=== What is being asked ===
Print the lines in the listing below that fall between the line with "About Us (206, 2007)" and the line with "Lumière (98, 2116)", those two lines included, exactly as they stand and with nothing else.

=== Available data ===
+--

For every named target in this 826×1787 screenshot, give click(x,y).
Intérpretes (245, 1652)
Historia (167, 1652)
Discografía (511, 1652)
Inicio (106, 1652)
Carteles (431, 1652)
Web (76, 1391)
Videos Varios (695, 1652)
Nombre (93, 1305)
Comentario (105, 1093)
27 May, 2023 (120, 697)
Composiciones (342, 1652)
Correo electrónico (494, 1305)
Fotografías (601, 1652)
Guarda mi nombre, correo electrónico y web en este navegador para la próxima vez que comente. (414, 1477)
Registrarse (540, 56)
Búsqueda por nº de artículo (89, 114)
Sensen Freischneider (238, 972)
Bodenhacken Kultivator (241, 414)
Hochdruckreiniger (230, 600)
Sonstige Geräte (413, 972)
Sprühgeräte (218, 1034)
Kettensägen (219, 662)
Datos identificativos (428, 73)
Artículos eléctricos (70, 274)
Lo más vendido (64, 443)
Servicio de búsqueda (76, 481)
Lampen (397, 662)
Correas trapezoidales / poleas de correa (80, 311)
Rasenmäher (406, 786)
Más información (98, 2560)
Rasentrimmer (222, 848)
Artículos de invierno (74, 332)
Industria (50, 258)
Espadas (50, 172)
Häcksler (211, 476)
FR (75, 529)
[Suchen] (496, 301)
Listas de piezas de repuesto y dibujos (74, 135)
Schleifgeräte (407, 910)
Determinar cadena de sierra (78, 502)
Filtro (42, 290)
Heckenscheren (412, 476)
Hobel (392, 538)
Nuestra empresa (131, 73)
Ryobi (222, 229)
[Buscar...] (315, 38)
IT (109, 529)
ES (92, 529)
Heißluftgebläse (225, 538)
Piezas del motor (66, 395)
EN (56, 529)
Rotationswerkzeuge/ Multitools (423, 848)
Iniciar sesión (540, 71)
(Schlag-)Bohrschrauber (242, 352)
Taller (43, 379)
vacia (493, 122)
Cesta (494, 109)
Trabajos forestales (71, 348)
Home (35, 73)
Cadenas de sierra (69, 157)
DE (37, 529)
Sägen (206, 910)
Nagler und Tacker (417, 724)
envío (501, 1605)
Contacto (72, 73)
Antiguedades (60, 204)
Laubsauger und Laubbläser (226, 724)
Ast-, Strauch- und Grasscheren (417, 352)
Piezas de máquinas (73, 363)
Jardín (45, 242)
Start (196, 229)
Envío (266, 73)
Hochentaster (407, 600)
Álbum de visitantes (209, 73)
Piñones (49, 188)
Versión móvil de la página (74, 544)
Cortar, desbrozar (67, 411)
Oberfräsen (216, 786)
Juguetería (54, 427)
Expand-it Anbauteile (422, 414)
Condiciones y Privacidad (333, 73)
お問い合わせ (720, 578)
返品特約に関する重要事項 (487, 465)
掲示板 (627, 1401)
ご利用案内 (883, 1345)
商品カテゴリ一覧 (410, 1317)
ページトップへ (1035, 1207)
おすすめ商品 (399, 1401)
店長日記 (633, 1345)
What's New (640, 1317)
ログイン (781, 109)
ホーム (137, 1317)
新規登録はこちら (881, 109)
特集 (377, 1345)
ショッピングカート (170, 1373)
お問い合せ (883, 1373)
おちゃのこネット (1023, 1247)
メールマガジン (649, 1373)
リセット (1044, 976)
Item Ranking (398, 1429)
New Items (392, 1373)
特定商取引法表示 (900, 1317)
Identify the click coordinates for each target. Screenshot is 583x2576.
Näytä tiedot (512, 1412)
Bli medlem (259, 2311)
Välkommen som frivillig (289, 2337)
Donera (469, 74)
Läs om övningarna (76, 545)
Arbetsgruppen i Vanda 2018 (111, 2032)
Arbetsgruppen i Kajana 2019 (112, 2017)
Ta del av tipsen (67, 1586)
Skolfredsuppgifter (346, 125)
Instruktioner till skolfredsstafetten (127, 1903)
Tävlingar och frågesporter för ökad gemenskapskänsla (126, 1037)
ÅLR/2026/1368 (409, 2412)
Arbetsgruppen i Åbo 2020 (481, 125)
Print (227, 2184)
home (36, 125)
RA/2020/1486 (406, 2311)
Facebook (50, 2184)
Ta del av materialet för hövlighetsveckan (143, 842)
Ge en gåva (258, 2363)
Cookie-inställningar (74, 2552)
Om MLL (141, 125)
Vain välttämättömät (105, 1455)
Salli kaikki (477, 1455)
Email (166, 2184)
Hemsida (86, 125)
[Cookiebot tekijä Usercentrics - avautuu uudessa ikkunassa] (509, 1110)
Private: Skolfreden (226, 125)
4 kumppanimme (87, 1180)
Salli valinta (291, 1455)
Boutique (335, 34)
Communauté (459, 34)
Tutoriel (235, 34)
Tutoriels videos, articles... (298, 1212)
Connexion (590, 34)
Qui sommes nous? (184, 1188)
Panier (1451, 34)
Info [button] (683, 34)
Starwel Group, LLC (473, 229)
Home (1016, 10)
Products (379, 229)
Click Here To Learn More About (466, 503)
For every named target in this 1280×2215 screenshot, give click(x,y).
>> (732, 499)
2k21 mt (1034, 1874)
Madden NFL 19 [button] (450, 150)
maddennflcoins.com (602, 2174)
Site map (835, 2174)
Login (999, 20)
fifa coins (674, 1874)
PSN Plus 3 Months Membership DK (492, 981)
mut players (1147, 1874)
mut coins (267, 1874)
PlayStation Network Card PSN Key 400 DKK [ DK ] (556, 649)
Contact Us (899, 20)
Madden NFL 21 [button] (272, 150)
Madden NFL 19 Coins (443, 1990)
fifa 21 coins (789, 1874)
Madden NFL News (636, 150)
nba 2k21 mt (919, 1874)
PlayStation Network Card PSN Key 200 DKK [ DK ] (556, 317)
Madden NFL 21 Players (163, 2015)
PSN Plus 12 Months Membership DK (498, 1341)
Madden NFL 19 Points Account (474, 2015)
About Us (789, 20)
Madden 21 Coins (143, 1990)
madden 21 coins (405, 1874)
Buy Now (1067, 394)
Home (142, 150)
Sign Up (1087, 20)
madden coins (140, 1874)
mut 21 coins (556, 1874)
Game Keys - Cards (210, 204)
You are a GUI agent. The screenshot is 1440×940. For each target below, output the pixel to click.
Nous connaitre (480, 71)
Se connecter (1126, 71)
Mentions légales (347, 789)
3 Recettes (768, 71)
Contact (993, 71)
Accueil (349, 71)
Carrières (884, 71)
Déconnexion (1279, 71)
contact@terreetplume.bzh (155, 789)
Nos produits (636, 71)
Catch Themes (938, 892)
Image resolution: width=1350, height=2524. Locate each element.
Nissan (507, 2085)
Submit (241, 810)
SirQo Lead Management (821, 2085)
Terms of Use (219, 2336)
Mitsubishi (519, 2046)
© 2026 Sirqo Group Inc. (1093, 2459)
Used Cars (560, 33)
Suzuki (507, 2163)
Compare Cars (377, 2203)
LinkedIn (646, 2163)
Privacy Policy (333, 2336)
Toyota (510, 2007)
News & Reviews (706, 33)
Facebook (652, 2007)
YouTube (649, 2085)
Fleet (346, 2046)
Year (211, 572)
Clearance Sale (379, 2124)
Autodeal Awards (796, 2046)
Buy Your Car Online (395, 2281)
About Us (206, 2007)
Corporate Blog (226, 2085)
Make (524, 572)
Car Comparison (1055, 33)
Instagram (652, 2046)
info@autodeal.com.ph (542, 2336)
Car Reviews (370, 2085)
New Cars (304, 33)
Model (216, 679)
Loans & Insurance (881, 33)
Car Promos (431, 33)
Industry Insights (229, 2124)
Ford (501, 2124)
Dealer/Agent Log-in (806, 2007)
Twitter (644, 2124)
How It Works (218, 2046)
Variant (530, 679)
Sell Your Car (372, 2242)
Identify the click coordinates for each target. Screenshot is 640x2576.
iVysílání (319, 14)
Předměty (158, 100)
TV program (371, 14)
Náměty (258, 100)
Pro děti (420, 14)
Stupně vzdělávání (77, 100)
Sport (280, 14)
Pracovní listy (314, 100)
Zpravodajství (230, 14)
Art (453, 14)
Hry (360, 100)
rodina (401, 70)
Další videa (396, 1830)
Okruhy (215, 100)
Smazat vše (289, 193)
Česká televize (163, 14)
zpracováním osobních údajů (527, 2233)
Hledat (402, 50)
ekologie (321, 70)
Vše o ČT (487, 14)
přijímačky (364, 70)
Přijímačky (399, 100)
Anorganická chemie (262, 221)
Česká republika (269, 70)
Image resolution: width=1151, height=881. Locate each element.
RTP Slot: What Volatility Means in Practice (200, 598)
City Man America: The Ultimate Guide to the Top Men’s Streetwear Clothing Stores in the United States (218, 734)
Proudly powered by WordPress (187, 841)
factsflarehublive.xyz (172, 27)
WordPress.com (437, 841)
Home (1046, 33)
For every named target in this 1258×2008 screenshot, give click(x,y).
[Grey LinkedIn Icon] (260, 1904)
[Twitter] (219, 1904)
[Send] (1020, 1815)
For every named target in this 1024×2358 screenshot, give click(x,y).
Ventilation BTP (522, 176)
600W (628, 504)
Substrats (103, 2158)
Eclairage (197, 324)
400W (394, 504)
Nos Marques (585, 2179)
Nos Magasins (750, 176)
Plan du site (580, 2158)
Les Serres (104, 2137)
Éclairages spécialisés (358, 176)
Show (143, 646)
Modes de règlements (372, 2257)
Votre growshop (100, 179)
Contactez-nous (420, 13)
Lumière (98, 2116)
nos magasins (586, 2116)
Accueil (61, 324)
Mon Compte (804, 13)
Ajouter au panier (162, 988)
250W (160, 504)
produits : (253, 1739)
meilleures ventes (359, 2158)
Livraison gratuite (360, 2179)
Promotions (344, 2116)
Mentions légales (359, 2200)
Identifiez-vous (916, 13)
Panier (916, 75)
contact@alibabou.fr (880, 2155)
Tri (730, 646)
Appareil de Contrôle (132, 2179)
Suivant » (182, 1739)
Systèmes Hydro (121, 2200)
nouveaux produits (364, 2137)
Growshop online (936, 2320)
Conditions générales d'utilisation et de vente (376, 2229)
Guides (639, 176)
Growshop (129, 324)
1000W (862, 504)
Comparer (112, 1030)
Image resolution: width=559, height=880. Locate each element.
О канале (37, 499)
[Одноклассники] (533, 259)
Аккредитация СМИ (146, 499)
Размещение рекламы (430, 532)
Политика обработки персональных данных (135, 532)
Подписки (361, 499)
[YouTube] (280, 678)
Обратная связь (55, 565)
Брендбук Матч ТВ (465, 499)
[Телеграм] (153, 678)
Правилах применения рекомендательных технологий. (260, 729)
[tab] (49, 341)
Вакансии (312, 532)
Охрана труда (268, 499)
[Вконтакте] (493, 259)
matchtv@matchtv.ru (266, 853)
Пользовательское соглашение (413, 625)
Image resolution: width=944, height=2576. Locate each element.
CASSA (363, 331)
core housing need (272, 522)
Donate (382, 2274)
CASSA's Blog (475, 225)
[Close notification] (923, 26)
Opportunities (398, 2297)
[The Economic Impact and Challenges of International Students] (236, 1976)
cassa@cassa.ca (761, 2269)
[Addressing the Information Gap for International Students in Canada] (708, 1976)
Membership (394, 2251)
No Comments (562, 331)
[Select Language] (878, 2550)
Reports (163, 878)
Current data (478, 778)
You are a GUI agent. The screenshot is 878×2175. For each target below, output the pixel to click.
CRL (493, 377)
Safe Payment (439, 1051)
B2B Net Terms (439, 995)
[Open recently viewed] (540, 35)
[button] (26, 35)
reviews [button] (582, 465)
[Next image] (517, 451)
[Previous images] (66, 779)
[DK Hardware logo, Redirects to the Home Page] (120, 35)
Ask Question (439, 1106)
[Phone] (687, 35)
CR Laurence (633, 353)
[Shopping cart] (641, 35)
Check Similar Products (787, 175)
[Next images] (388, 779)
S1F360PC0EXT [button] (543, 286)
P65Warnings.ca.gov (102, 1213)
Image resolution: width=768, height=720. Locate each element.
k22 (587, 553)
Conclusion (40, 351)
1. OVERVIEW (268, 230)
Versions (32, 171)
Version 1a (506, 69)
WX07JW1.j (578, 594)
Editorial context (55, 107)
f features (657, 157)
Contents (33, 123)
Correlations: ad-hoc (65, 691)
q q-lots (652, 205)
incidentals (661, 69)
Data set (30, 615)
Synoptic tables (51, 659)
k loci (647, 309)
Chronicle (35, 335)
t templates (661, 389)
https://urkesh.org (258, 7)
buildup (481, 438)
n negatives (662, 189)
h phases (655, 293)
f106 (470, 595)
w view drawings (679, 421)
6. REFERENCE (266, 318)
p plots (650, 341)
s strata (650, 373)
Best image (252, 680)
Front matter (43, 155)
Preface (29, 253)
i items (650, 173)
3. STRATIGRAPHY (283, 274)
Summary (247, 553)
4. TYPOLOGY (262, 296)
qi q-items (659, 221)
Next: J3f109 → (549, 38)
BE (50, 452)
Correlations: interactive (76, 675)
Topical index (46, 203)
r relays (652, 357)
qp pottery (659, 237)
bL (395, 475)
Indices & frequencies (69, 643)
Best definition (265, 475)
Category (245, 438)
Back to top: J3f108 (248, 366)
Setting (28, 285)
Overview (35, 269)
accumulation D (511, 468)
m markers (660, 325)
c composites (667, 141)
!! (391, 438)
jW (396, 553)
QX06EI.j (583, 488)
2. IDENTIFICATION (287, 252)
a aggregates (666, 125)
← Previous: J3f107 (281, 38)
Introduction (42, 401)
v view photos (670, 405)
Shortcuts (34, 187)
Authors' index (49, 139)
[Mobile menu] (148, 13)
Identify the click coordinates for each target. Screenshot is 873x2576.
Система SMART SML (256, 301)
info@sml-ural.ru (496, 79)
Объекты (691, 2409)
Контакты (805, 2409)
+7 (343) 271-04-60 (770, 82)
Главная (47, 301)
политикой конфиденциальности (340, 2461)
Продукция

+--

=== Output for this task ===
About Us (206, 2007)
Corporate Blog (226, 2085)
Make (524, 572)
Car Comparison (1055, 33)
Instagram (652, 2046)
info@autodeal.com.ph (542, 2336)
Car Reviews (370, 2085)
New Cars (304, 33)
Model (216, 679)
Loans & Insurance (881, 33)
Car Promos (431, 33)
Industry Insights (229, 2124)
Ford (501, 2124)
Dealer/Agent Log-in (806, 2007)
Twitter (644, 2124)
How It Works (218, 2046)
Variant (530, 679)
Sell Your Car (372, 2242)
Identify the click coordinates for each target. Screenshot is 640x2576.
iVysílání (319, 14)
Předměty (158, 100)
TV program (371, 14)
Náměty (258, 100)
Pro děti (420, 14)
Stupně vzdělávání (77, 100)
Sport (280, 14)
Pracovní listy (314, 100)
Zpravodajství (230, 14)
Art (453, 14)
Hry (360, 100)
rodina (401, 70)
Další videa (396, 1830)
Okruhy (215, 100)
Smazat vše (289, 193)
Česká televize (163, 14)
zpracováním osobních údajů (527, 2233)
Hledat (402, 50)
ekologie (321, 70)
Vše o ČT (487, 14)
přijímačky (364, 70)
Přijímačky (399, 100)
Anorganická chemie (262, 221)
Česká republika (269, 70)
Image resolution: width=1151, height=881. Locate each element.
RTP Slot: What Volatility Means in Practice (200, 598)
City Man America: The Ultimate Guide to the Top Men’s Streetwear Clothing Stores in the United States (218, 734)
Proudly powered by WordPress (187, 841)
factsflarehublive.xyz (172, 27)
WordPress.com (437, 841)
Home (1046, 33)
For every named target in this 1258×2008 screenshot, give click(x,y).
[Grey LinkedIn Icon] (260, 1904)
[Twitter] (219, 1904)
[Send] (1020, 1815)
For every named target in this 1024×2358 screenshot, give click(x,y).
Ventilation BTP (522, 176)
600W (628, 504)
Substrats (103, 2158)
Eclairage (197, 324)
400W (394, 504)
Nos Marques (585, 2179)
Nos Magasins (750, 176)
Plan du site (580, 2158)
Les Serres (104, 2137)
Éclairages spécialisés (358, 176)
Show (143, 646)
Modes de règlements (372, 2257)
Votre growshop (100, 179)
Contactez-nous (420, 13)
Lumière (98, 2116)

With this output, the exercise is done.